Open mo-shahab opened 11 months ago
This seems to be the case with all their models which originate from Tatoeba Challenge. Only the models which are included here seem to work using Hugging Face. Up until a month ago, I hadn't encountered such problems.
Probably that's why the translation time is too slow! The ru-en model must be one of the older models which are still working.
Hope that helps, but I haven't found any fixes!

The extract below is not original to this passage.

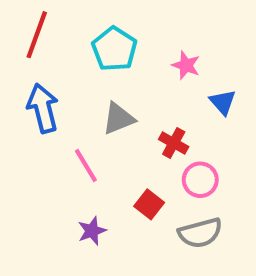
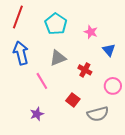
pink circle: (200, 180) -> (113, 86), moved
purple star: (92, 231) -> (37, 114), moved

Yes this narrows some things down, I am not really sure what Tatoeba challenge is though. Here in this thread the author of the thread explains the possible problem. Hope this may help you
yeah i solved the problem, it's mainly a problem in the sampling/decoding, the default sampling approach to all of the models is mainly greedy search, this article is very helpful and will help you learn more on how to sample/decode your generated text https://huggingface.co/blog/how-to-generate
tatoeba challenge models are trained on this data compilation: https://github.com/Helsinki-NLP/Tatoeba-Challenge/ For speed I recommend to use the native Marian-NMT models and not the pytorch versions from the transformer library. Alternatively, you can also convert to ctranslate2 for fast decoding.
Otherwise, is the output still broken when using the transfomer models? I think this has been fixed, hasn't it? Otherwise, it would be a question to ask at the huggingface repositories.
The hebrew to english model outputs really is nonsensical in a way.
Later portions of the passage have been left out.